I’ve been running across a lot of commentary on the outlook for short term interest rates, where some or all of it turns on the concept of “real” interest rates. The conclusion in any case winds up being that in order to quell inflation, the Fed has to get Fed funds higher than the rate of inflation, or at least into that neighborhood. Extraordinarily hawkish Fed rhetoric (despite its extraordinarily dovish actual positioning) supports that view. Various Fed officials have publicly endorsed a 50bp rate target hike at the FOMC’s next meeting, as just one of several 50bp hikes for this cycle.
It’s not going to happen. Indeed the Fed does need to hike, if only to bring ultralow ultrashort rates into harmony with the rest of the yield curve. But the notion that it has to get short rates in line with annual CPI growth is flawed.

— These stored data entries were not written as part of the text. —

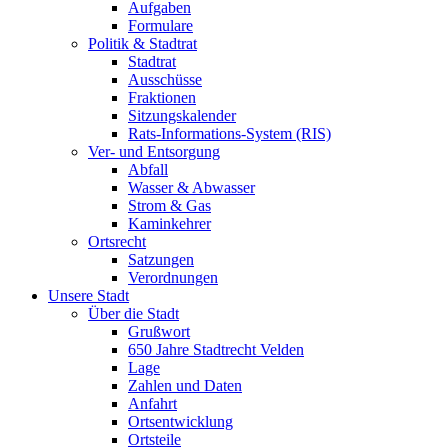
Aufgaben
Formulare
Politik & Stadtrat
Stadtrat
Ausschüsse
Fraktionen
Sitzungskalender
Rats-Informations-System (RIS)
Ver- und Entsorgung
Abfall
Wasser & Abwasser
Strom & Gas
Kaminkehrer
Ortsrecht
Satzungen
Verordnungen
Unsere Stadt
Über die Stadt
Grußwort
650 Jahre Stadtrecht Velden
Lage
Zahlen und Daten
Anfahrt
Ortsentwicklung
Ortsteile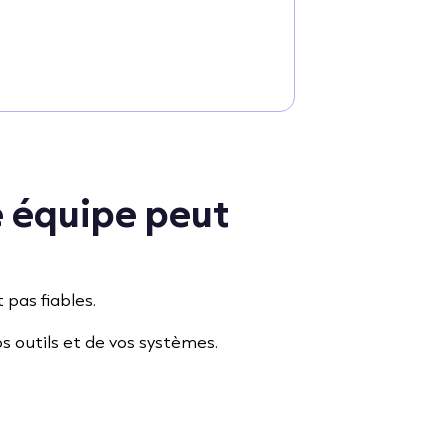
e équipe peut
 pas fiables.
 outils et de vos systèmes.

For starters, subtracting an 8.5% yoy CPI increase from an interest rate to get a “real interest rate” is logically invalid. That 8.5% is past, the interest rate is future. It’s almost as bad as asking what you will have if you start with a glass full of milk and subtract half a glass of orange juice. But as we’ve seen repeatedly in this forum, economists seem to be congenitally careless, bereft of logical rigor, which might help explain their abysmal forecasting and policymaking record.
Next, as I’ve also pointed out repeatedly, consumer prices are far from defining inflation. And interest rates live in the capital markets. Also prices of capital assets lead the rest in responding to inflation. In the asset markets, the bogey is yields. In short, the rates that interest rates must compete with are not rates of CPI growth, but those on assets like stocks. There, the dividend yield is in the 2%-3% range. That, not 8%-9%, is where rates need to be to be effective. The strategy is to get short rates competitive with dividend yields, which then raises stock yields by cutting stock prices, and this downward pressure on asset prices then begins to work its way through the pricing network and ultimately take the pressure off of consumer prices.

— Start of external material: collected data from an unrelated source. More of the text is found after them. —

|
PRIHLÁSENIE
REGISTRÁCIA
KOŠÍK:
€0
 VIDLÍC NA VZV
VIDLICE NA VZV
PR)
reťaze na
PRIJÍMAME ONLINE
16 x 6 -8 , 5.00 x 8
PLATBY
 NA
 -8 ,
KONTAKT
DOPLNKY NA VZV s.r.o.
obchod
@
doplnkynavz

Need proof? Due to the bond market crash, we already see Treasury yields in the 2%-3% range (except for the very short extreme where the Fed is inexplicably holding them down). And we already see heavy pressure on stock prices. So all the Fed needs to do is get out of the way. Short rates as low as 1.5% – consistent with the rest of the yield curve – are only about a hundred basis points or so away.
This has investment implications. The bond market doesn’t need to fall much more to work its magic. It may not even need to fall at all. With so much of the market working on the premise that rates have to go much higher, bonds may even have overshot on the downside. The upshot is that bonds are, if not compellingly attractive at these prices, no longer repulsive.